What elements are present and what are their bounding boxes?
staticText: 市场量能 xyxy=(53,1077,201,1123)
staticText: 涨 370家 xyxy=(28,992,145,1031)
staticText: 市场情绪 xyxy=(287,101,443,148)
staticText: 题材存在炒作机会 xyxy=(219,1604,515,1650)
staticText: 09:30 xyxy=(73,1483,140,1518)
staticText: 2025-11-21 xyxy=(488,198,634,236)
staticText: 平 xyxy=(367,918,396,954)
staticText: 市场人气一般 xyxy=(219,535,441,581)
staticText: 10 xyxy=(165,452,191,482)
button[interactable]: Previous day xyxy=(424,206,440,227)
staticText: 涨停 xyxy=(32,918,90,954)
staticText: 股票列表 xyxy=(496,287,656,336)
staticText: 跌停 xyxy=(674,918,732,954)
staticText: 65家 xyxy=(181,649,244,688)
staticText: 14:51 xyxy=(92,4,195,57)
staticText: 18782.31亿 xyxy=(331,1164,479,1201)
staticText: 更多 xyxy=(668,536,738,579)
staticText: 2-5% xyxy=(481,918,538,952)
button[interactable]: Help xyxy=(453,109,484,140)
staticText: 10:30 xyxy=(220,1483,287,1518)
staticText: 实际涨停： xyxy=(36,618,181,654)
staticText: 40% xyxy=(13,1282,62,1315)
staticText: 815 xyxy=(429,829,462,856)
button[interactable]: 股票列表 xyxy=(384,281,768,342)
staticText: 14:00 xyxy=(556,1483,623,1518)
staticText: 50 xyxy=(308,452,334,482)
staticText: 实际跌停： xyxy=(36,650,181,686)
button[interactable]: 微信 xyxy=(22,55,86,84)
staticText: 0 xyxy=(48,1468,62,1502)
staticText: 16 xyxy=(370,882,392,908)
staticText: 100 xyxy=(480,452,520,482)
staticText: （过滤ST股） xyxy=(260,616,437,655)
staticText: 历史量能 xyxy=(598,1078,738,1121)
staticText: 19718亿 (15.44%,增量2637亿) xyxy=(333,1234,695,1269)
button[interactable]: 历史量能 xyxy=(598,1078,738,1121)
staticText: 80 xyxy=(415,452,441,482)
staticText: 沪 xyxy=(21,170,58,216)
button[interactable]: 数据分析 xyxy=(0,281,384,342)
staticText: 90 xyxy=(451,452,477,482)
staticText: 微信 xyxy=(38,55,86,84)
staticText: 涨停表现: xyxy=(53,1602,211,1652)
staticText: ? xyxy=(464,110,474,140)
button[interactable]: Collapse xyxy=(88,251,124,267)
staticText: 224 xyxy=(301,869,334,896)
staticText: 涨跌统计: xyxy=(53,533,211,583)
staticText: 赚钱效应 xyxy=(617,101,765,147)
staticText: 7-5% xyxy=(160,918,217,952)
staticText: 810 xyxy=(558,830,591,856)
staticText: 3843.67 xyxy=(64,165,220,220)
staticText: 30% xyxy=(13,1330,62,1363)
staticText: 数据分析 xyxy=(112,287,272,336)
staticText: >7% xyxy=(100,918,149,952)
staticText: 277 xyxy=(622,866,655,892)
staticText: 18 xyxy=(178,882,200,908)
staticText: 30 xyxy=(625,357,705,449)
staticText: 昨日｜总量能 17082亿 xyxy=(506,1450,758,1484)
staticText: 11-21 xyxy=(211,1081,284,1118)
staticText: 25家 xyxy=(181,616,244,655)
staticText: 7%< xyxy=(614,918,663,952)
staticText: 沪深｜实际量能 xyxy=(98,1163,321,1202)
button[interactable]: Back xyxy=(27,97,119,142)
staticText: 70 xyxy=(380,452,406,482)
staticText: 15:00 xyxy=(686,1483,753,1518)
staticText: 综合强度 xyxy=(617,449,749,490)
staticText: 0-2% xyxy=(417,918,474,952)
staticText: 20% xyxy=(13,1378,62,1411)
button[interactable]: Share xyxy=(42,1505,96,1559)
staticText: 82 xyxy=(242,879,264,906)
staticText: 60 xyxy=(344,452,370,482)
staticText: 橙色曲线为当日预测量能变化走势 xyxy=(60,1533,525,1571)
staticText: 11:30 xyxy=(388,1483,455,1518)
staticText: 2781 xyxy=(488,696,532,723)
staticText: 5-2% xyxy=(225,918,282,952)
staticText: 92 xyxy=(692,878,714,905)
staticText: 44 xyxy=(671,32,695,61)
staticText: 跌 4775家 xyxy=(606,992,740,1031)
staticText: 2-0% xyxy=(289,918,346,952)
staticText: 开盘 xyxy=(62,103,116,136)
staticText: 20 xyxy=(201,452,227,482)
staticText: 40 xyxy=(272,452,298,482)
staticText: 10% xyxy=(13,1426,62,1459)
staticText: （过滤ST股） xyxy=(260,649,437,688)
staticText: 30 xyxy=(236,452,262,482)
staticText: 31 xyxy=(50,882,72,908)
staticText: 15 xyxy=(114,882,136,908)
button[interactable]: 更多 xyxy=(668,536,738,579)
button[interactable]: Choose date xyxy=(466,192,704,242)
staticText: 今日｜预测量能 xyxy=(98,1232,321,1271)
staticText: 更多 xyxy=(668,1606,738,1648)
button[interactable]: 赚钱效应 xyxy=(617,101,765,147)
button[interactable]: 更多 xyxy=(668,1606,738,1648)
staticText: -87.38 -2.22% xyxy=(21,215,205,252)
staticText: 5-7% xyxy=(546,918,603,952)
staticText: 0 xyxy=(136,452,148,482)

================

What to do:
Your task is to transcribe the listing above in full and exactly.

Answer box:
What elements are present and what are their bounding boxes?
staticText: 市场量能 xyxy=(53,1077,201,1123)
staticText: 涨 370家 xyxy=(28,992,145,1031)
staticText: 市场情绪 xyxy=(287,101,443,148)
staticText: 题材存在炒作机会 xyxy=(219,1604,515,1650)
staticText: 09:30 xyxy=(73,1483,140,1518)
staticText: 2025-11-21 xyxy=(488,198,634,236)
staticText: 平 xyxy=(367,918,396,954)
staticText: 市场人气一般 xyxy=(219,535,441,581)
staticText: 10 xyxy=(165,452,191,482)
button[interactable]: Previous day xyxy=(424,206,440,227)
staticText: 涨停 xyxy=(32,918,90,954)
staticText: 股票列表 xyxy=(496,287,656,336)
staticText: 跌停 xyxy=(674,918,732,954)
staticText: 65家 xyxy=(181,649,244,688)
staticText: 14:51 xyxy=(92,4,195,57)
staticText: 18782.31亿 xyxy=(331,1164,479,1201)
staticText: 更多 xyxy=(668,536,738,579)
staticText: 2-5% xyxy=(481,918,538,952)
button[interactable]: Help xyxy=(453,109,484,140)
staticText: 10:30 xyxy=(220,1483,287,1518)
staticText: 实际涨停： xyxy=(36,618,181,654)
staticText: 40% xyxy=(13,1282,62,1315)
staticText: 815 xyxy=(429,829,462,856)
button[interactable]: 股票列表 xyxy=(384,281,768,342)
staticText: 14:00 xyxy=(556,1483,623,1518)
staticText: 50 xyxy=(308,452,334,482)
staticText: 实际跌停： xyxy=(36,650,181,686)
button[interactable]: 微信 xyxy=(22,55,86,84)
staticText: 0 xyxy=(48,1468,62,1502)
staticText: 16 xyxy=(370,882,392,908)
staticText: 100 xyxy=(480,452,520,482)
staticText: （过滤ST股） xyxy=(260,616,437,655)
staticText: 历史量能 xyxy=(598,1078,738,1121)
staticText: 19718亿 (15.44%,增量2637亿) xyxy=(333,1234,695,1269)
button[interactable]: 历史量能 xyxy=(598,1078,738,1121)
staticText: 80 xyxy=(415,452,441,482)
staticText: 沪 xyxy=(21,170,58,216)
button[interactable]: 数据分析 xyxy=(0,281,384,342)
staticText: 90 xyxy=(451,452,477,482)
staticText: 微信 xyxy=(38,55,86,84)
staticText: 涨停表现: xyxy=(53,1602,211,1652)
staticText: ? xyxy=(464,110,474,140)
button[interactable]: Collapse xyxy=(88,251,124,267)
staticText: 224 xyxy=(301,869,334,896)
staticText: 涨跌统计: xyxy=(53,533,211,583)
staticText: 赚钱效应 xyxy=(617,101,765,147)
staticText: 7-5% xyxy=(160,918,217,952)
staticText: 810 xyxy=(558,830,591,856)
staticText: 3843.67 xyxy=(64,165,220,220)
staticText: 30% xyxy=(13,1330,62,1363)
staticText: 数据分析 xyxy=(112,287,272,336)
staticText: >7% xyxy=(100,918,149,952)
staticText: 277 xyxy=(622,866,655,892)
staticText: 18 xyxy=(178,882,200,908)
staticText: 30 xyxy=(625,357,705,449)
staticText: 昨日｜总量能 17082亿 xyxy=(506,1450,758,1484)
staticText: 11-21 xyxy=(211,1081,284,1118)
staticText: 25家 xyxy=(181,616,244,655)
staticText: 7%< xyxy=(614,918,663,952)
staticText: 沪深｜实际量能 xyxy=(98,1163,321,1202)
button[interactable]: Back xyxy=(27,97,119,142)
staticText: 70 xyxy=(380,452,406,482)
staticText: 15:00 xyxy=(686,1483,753,1518)
staticText: 综合强度 xyxy=(617,449,749,490)
staticText: 0-2% xyxy=(417,918,474,952)
staticText: 20% xyxy=(13,1378,62,1411)
button[interactable]: Share xyxy=(42,1505,96,1559)
staticText: 82 xyxy=(242,879,264,906)
staticText: 60 xyxy=(344,452,370,482)
staticText: 橙色曲线为当日预测量能变化走势 xyxy=(60,1533,525,1571)
staticText: 11:30 xyxy=(388,1483,455,1518)
staticText: 2781 xyxy=(488,696,532,723)
staticText: 5-2% xyxy=(225,918,282,952)
staticText: 92 xyxy=(692,878,714,905)
staticText: 44 xyxy=(671,32,695,61)
staticText: 跌 4775家 xyxy=(606,992,740,1031)
staticText: 2-0% xyxy=(289,918,346,952)
staticText: 开盘 xyxy=(62,103,116,136)
staticText: 20 xyxy=(201,452,227,482)
staticText: 40 xyxy=(272,452,298,482)
staticText: 10% xyxy=(13,1426,62,1459)
staticText: （过滤ST股） xyxy=(260,649,437,688)
staticText: 30 xyxy=(236,452,262,482)
staticText: 31 xyxy=(50,882,72,908)
staticText: 15 xyxy=(114,882,136,908)
button[interactable]: 更多 xyxy=(668,536,738,579)
button[interactable]: Choose date xyxy=(466,192,704,242)
staticText: 今日｜预测量能 xyxy=(98,1232,321,1271)
staticText: 更多 xyxy=(668,1606,738,1648)
button[interactable]: 赚钱效应 xyxy=(617,101,765,147)
button[interactable]: 更多 xyxy=(668,1606,738,1648)
staticText: -87.38 -2.22% xyxy=(21,215,205,252)
staticText: 5-7% xyxy=(546,918,603,952)
staticText: 0 xyxy=(136,452,148,482)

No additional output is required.